Todos los preparativos le exigieron largas jornadas de trabajo frente a la Singer eléctrica: único legado de su madre. Eloisa perdió la cuenta de cuántos metros o kilómetros de tela transformó en vestidos, cortinas, manteles y sábanas encargadas por sus clientas. Varias noches, cuando los ojos empezaban a dolerle y la espalda a amenazar con quebrársele, miraba el calendario en busca de su cumpleaños; fecha fijada, por ella misma, como el límite de sus esfuerzos.

Una de las disposiciones para ese día consistió en la confección de un vestido blanco. La tela la robó de uno de los encargos. El modelo visto a la protagonista de la telenovela de las seis de la tarde, sirvió de base.

El días de sus treinta y cinco años, lo vistió. Apenas terminó de enfundárselo, corrió al espejo a mirarse. La emoción pintaba su pálido y huesudo rostro. Siendo niña había imaginado ese momento. Acicaló su pelo lacio y negro, escondió la cartera en el brassiere y sin dilatar más se enfiló hacia la calle.

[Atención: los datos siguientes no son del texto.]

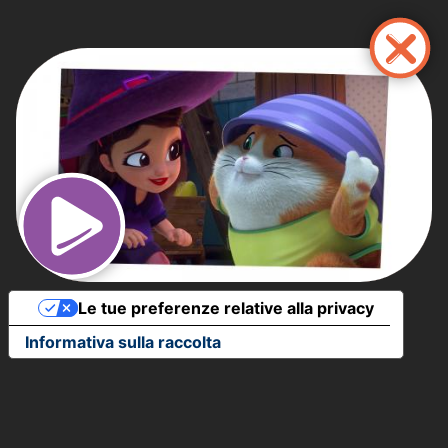
Salta
al
contenuto
principale
Le tue preferenze relative alla privacy
Informativa sulla raccolta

Enfundada en blanco caminaba entre la gente. Desde temprana edad desarrolló la habilidad de desaparecer ante los ojos de los demás. –Era necesario– le decía su madre– para sobrevivir en esta maldita ciudad, porque aquí lo único que buscan es joderte-.
Caminaba con la mirada gacha, sin cruzarla con la de los otros transeúntes –nunca mires a los demás a los ojos, puede ser peligroso-. En esa postura andaba siempre y así aprendió a mirar el sol desde el suelo, a reconocer a la gente por los zapatos y ha sonreírle a los perros.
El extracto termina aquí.